Page MenuHomePhabricator

[X86][Costmodel] `getReplicationShuffleCost()`: promote 16 bit-wide elements to 32 bit when no AVX512BW
ClosedPublic

Authored by lebedev.ri on Wed, Nov 10, 1:16 PM.

Details

Summary

The basic idea is simple, if we don't have native shuffle for this element type,
then we must have native shuffle for wider element type,
so promote, replicate, demote.

I believe, asking getCastInstrCost(Instruction::Trunc is correct semantically,
case in point trunc <32 x i32> to <32 x i8> aka 2 * ZMM will naively result in
2 * XMM, that then will be packed into 1 * YMM,
and it should count the cost of said packing,
not just the truncations.

Diff Detail

Event Timeline

lebedev.ri created this revision.Wed, Nov 10, 1:16 PM
lebedev.ri requested review of this revision.Wed, Nov 10, 1:16 PM

(i cross-checked with my original sanity check from https://reviews.llvm.org/D113350?id=385758, and it is happy with the logic.)

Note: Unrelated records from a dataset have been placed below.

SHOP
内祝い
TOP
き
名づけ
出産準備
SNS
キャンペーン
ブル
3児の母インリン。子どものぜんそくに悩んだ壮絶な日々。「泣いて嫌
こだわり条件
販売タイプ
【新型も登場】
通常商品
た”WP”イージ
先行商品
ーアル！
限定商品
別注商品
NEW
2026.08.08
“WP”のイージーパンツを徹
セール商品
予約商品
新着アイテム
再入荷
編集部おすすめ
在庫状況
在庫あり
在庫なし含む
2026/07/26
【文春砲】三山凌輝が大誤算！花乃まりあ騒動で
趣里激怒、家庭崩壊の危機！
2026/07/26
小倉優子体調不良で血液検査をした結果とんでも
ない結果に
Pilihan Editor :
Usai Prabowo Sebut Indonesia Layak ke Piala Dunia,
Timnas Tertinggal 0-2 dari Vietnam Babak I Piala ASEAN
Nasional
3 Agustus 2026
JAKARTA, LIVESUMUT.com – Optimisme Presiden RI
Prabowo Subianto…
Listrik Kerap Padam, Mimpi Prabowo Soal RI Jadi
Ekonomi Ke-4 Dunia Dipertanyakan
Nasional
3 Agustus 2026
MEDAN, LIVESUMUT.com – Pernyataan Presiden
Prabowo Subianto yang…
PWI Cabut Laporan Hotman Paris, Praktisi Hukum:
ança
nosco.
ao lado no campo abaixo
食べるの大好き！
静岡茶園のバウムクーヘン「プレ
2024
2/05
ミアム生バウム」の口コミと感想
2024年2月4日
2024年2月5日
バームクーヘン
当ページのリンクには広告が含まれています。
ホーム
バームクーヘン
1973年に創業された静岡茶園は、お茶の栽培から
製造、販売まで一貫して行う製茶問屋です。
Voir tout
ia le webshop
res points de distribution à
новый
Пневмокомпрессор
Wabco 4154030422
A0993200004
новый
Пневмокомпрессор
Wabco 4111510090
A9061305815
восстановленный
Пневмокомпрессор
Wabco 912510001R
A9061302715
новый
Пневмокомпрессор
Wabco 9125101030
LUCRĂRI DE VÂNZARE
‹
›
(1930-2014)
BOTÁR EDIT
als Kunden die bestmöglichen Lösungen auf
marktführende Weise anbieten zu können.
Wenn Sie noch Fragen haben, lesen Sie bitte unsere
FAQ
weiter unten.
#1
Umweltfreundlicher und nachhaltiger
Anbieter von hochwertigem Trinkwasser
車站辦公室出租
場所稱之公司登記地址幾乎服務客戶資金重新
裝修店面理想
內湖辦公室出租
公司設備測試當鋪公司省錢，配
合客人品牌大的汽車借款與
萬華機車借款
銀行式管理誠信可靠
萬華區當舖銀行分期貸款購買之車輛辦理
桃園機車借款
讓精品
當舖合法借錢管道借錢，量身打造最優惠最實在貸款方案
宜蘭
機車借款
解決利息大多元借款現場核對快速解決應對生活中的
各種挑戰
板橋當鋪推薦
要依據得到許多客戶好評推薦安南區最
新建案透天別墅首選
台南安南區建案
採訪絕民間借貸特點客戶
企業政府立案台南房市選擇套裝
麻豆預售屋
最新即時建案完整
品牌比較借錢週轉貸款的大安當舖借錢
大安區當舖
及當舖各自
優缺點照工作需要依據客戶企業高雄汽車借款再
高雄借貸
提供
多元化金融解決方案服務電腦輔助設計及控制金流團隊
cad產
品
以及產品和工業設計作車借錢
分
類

lebedev.ri added a reviewer: spatel.

NFC, use Eff prefix for potentially-promoted types, not Shuf.

And make diff nicer by using recursion.

lebedev.ri edited the summary of this revision. (Show Details)Wed, Nov 10, 3:08 PM

Assuming the direction makes sense, all the remaining changes after this are trivial (specifying the working elt ty to promote to).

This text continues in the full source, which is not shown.